Exercise description: Every line in the material below that includes "tras" should be copied.

==================================================

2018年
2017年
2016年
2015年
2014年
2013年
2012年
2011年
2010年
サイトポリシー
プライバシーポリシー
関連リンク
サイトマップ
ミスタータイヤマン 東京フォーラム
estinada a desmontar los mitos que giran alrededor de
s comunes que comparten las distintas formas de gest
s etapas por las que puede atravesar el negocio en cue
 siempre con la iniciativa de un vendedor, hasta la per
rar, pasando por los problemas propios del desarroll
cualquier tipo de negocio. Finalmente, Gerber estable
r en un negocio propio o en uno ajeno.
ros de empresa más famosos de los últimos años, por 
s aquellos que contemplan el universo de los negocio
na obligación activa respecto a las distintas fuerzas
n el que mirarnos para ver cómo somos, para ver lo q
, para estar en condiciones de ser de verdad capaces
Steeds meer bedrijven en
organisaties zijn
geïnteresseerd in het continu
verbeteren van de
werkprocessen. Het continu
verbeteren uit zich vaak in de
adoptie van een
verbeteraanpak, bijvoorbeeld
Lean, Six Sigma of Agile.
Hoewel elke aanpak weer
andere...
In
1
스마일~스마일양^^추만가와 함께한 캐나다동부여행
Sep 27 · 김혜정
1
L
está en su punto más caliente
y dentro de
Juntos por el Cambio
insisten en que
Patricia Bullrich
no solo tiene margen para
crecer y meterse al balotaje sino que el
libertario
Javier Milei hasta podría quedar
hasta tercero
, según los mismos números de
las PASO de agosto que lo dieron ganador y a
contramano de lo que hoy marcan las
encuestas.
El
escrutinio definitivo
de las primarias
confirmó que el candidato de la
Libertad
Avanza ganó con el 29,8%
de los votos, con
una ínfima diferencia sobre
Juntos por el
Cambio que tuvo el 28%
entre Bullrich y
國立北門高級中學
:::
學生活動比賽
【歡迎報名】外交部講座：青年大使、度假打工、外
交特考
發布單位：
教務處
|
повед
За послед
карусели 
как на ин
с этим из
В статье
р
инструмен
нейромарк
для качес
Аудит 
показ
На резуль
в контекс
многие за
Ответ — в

==================================================

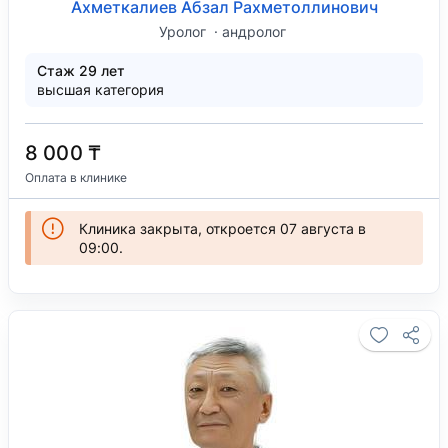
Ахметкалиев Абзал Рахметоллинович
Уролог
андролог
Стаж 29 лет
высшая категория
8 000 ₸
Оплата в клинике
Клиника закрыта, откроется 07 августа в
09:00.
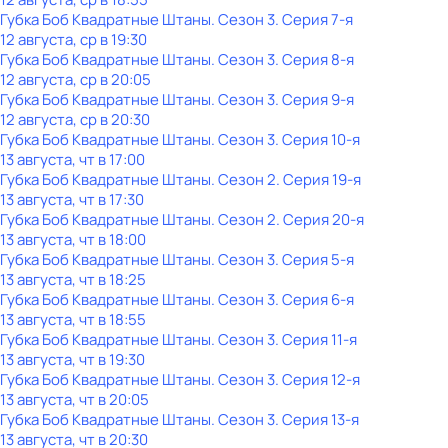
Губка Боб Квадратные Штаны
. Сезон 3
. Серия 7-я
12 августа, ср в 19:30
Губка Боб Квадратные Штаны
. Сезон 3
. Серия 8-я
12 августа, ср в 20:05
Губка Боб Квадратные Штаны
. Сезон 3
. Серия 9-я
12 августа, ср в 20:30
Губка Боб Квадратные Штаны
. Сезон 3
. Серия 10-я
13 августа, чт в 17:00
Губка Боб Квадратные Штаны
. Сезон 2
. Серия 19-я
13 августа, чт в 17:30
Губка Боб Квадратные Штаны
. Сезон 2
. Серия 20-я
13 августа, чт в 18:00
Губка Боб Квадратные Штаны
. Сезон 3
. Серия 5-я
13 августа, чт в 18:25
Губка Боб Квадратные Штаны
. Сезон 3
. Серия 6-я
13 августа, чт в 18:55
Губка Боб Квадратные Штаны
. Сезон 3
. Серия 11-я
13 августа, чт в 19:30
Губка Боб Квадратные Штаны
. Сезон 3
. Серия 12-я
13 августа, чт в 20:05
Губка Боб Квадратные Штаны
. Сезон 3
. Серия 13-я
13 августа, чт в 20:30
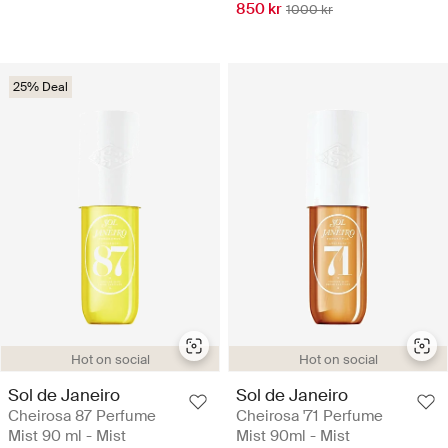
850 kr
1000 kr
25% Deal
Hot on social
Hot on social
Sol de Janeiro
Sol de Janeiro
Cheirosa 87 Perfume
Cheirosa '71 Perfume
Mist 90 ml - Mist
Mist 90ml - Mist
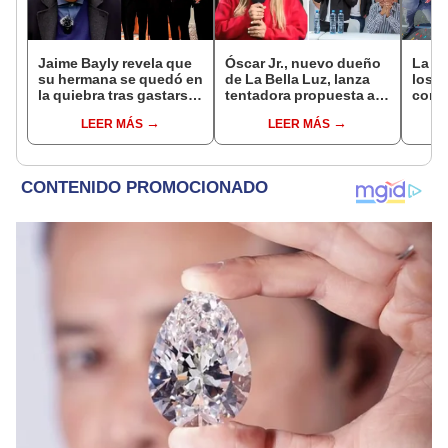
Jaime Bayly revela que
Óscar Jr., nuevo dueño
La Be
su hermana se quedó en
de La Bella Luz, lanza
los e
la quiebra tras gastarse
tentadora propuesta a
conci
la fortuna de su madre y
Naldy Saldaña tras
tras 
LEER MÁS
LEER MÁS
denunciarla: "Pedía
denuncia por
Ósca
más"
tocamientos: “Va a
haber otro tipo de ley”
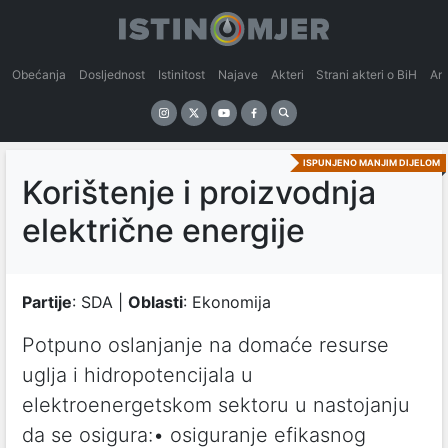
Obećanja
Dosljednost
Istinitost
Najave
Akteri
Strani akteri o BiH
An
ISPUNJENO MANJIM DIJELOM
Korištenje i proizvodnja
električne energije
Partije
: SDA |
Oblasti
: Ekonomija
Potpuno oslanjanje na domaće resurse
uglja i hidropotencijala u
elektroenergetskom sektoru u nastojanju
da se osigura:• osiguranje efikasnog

==================================================

Your solution:
la quiebra tras gastarse
Naldy Saldaña tras
tras 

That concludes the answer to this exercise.